Compartimos lo que señala la SAP de Pontevedra nº 552, de 20 de noviembre de 2017, que indica lo siguiente: 'En este sentido la STS 21 abril 2004 señala que, es importante calibrar si los datos omitidos influyen o no de forma importante en la contratación, de ser debidamente conocidos por el declarante del cuestionario, y si, en su caso, mantienen o no un nexo causal con el resultado indemnizable (vida o invalidez), debiendo, además, de tenerse en cuenta si esos datos eran o no importantes al fin referido, y si estaban o no suficientemente objetivados, con precisión de ser en forma principal conocidos por el declarante. Es decir, debe tenerse en cuenta que para que la ocultación del tomador de las circunstancias del riesgo conlleve la liberación del asegurador, es necesario que sean causa directa del siniestro o, al menos, que guarden una cierta relación causa-efecto ( SSTS 27 de octubre de 1998, 1 de junio de 2006, 24 de noviembre de 2006 o 17 de febrero de 2016 , entre otras, y SSAP Pontevedra, sección 1ª, de 10 de noviembre de 2016, y 3 de octubre de 2017)'.

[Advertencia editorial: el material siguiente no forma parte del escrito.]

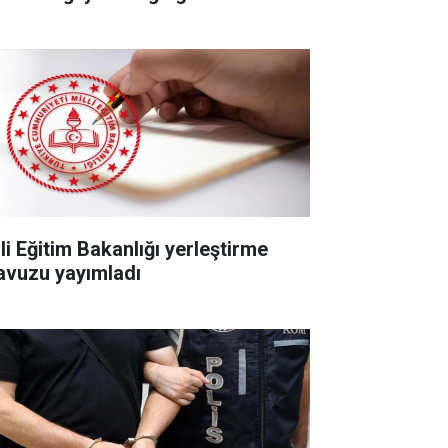
li Eğitim Bakanlığı yerleştirme
lavuzu yayımladı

De lo dicho hasta ahora ha de entenderse que la omisión obrante en el cuestionario de salud y que no es causal con el motivo del fallecimiento, pues como puede leerse en el informe de la autopsia fue ocasionado por un infarto agudo de miocardio, no constando en su historia clínica antecedentes de este tipo de dolencia, no puede considerarse como dolo o culpa grave, sino a lo sumo como una culpa leve que no libera al asegurador de la obligación de indemnizar en aplicación de lo dispuesto en el artículo 89 LCS.

Así las cosas, procede estimar en parte el recurso de apelación, condenando a la demandada a abonar la cantidad de 17.000 € a la entidad bancaria Abanca como primer beneficiario del seguro, por el saldo pendiente de amortización del préstamo al que el contrato de seguro venía vinculado, más los intereses legales desde la interposición de la demanda, y en caso de remanente, éste deberá ser abonado a la parte demandante.



CUARTO.- En cuanto a las costas, dada la estimación parcial del recurso, no procede su imposición en ninguna de las instancias, en aplicación de los artículos 398 y 394.1 LEC.

Fallo

Se estima parcialmente el recurso de apelación interpuesto contra la sentencia dictada en fecha de 15 de enero de 2019 por el Juzgado de Primera Instancia e Instrucción nº 1 de DIRECCION000 y se revoca la sentencia apelada condenando a Abanca Vida y Pensiones de Seguros y Reaseguros a abonar la cantidad de 17.000 € más los intereses legales desde la interposición de la demanda a la entidad Abanca, por el saldo pendiente del préstamo al que venía vinculado el contrato de seguro. La diferencia positiva, si existiera, será abonada a la hija del asegurado, Dña. Belinda .

No ha lugar a la imposición de costas en ninguna de las instancias.

Procédase a dar al depósito el destino previsto de conformidad con lo dispuesto en la Disposición Adicional Decimoquinta de la L.O.P.J, si se hubiese constituido.

Contra dicha resolución no cabe recurso ordinario alguno, sin perjuicio de que pueda interponerse el recurso extraordinario de casación o por infracción procesal, si concurre alguno de los supuestos previstos en los artículos 469 y 477 de la Ley de Enjuiciamiento Civil, en cuyo caso el plazo para la interposición del recurso será el de veinte días, debiendo interponerse el recurso ante este mismo Tribunal.

Así, por esta nuestra Sentencia, lo pronunciamos, mandamos y firmamos.